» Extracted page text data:

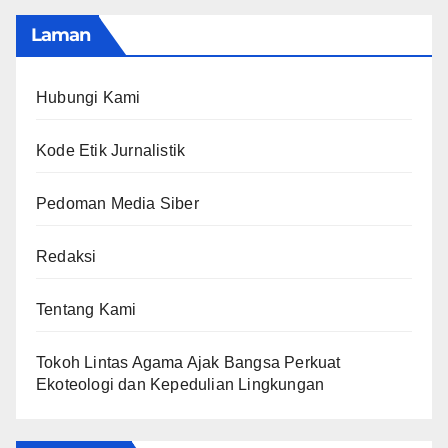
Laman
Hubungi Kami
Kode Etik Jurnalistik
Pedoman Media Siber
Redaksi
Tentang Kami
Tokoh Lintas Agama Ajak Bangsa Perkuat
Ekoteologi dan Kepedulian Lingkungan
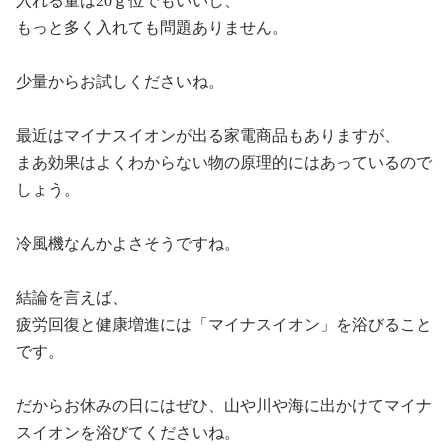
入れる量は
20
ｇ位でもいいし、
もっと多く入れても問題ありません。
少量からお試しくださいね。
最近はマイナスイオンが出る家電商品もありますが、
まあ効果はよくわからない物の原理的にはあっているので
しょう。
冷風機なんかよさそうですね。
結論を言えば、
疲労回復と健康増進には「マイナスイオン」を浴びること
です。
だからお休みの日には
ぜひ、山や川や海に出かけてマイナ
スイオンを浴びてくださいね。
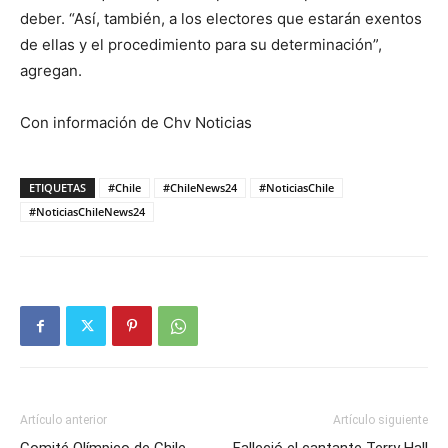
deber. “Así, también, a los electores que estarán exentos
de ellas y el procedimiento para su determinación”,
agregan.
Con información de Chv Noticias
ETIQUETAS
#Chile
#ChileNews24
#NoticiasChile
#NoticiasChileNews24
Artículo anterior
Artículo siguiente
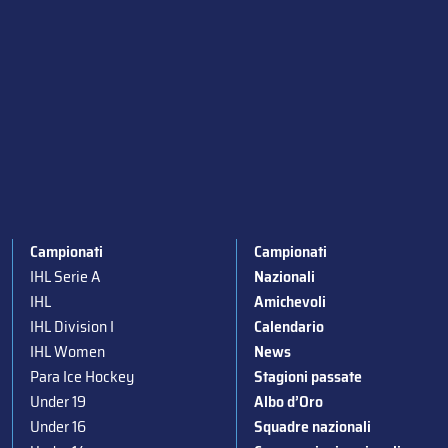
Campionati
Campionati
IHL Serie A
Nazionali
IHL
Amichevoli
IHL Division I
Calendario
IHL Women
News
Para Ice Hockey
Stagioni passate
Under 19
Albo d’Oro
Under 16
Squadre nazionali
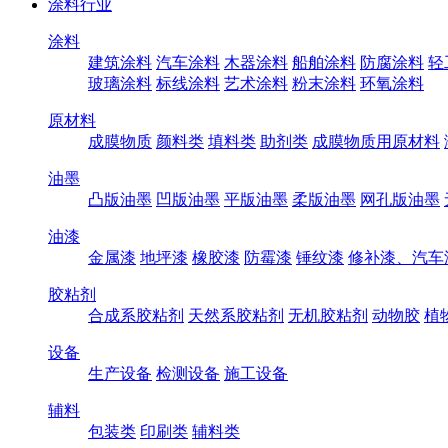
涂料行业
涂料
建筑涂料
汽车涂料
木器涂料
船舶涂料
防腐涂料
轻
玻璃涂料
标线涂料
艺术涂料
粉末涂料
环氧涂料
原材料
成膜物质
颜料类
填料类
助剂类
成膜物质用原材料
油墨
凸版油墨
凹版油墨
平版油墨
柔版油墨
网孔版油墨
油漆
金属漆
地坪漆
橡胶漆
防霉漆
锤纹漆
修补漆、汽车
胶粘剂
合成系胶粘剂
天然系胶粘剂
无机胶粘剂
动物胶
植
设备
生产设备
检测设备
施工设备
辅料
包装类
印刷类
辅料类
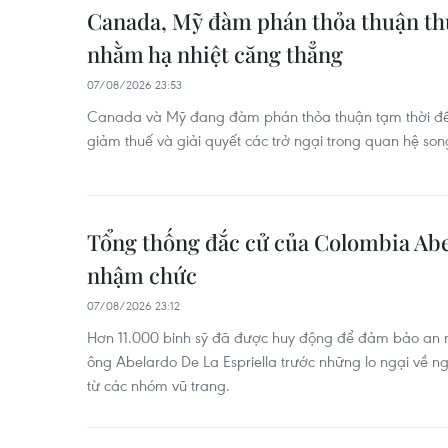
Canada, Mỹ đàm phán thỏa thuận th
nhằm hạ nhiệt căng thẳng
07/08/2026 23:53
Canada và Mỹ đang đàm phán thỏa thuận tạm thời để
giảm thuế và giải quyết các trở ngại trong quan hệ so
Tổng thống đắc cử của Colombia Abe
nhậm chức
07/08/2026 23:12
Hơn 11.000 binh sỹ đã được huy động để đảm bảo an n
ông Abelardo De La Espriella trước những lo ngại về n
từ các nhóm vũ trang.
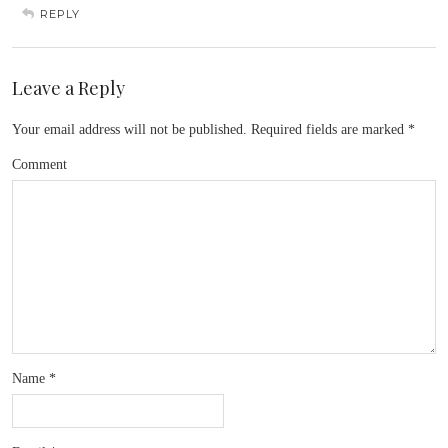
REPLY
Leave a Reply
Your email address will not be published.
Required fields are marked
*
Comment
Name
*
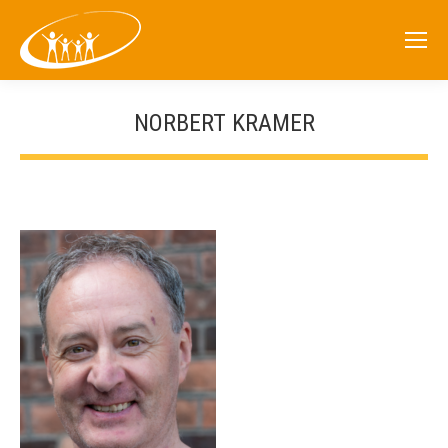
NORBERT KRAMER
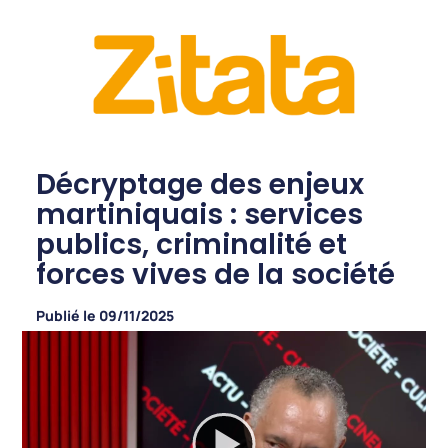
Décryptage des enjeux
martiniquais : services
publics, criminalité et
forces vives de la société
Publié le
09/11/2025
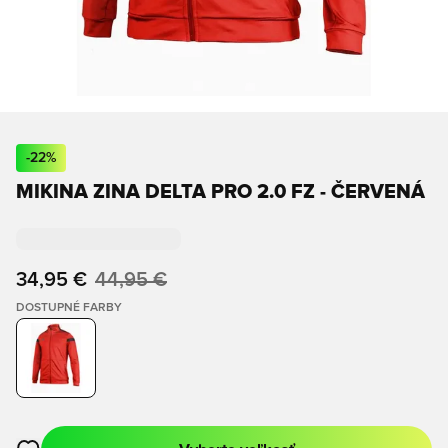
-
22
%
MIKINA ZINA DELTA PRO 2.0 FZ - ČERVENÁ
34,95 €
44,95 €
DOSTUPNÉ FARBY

...

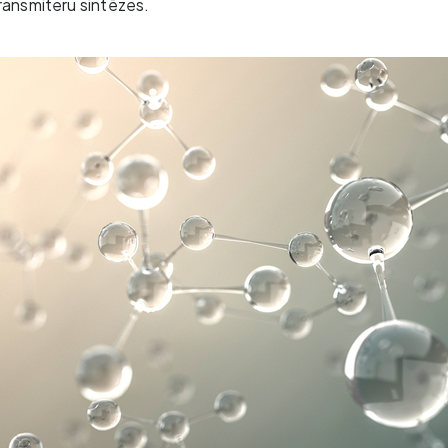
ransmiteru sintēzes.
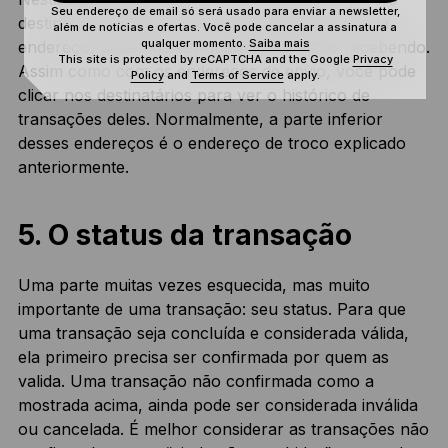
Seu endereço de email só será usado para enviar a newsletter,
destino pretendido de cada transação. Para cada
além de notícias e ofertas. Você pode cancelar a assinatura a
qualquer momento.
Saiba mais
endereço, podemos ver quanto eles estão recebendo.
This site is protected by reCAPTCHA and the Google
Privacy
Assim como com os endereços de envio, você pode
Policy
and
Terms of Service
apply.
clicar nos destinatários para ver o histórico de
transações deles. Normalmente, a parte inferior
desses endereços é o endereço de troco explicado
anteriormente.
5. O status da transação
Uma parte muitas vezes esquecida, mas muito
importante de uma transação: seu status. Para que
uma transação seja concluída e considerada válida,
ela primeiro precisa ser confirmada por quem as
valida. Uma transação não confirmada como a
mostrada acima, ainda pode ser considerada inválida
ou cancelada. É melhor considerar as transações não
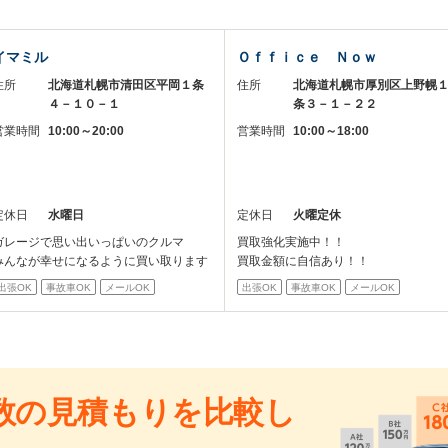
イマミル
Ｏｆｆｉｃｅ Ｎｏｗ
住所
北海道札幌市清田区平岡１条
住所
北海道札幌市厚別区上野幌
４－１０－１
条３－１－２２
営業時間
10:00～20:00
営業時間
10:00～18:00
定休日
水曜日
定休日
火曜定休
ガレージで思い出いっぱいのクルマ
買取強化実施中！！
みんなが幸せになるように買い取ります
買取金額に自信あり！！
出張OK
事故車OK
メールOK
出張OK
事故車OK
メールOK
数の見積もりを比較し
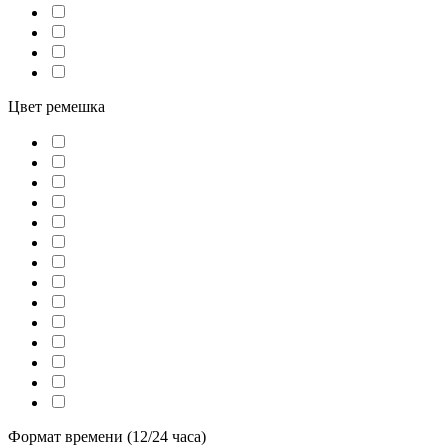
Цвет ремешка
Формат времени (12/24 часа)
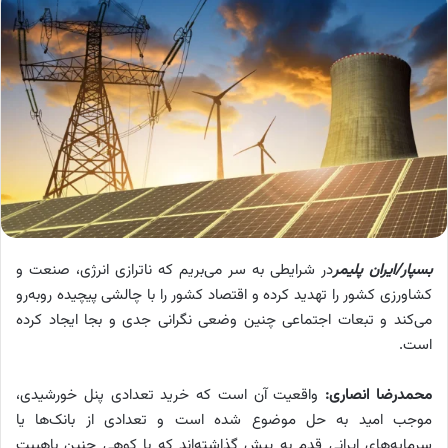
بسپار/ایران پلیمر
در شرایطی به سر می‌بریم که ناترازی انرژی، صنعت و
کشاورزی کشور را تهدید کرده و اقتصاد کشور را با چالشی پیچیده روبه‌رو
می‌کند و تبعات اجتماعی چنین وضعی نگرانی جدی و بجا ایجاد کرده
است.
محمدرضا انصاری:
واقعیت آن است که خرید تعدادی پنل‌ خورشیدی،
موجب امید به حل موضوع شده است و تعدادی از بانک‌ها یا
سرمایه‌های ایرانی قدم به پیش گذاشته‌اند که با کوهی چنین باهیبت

» Task to complete:
Please give an exact copy of the lines above, beginning with the line containing "واقعیت آن است که خرید تعدادی پنل‌ خورشیدی،" and running through the line containing "سرمایه‌های ایرانی قدم", and of no other lines.

» Answer box:
واقعیت آن است که خرید تعدادی پنل‌ خورشیدی،
موجب امید به حل موضوع شده است و تعدادی از بانک‌ها یا
سرمایه‌های ایرانی قدم به پیش گذاشته‌اند که با کوهی چنین باهیبت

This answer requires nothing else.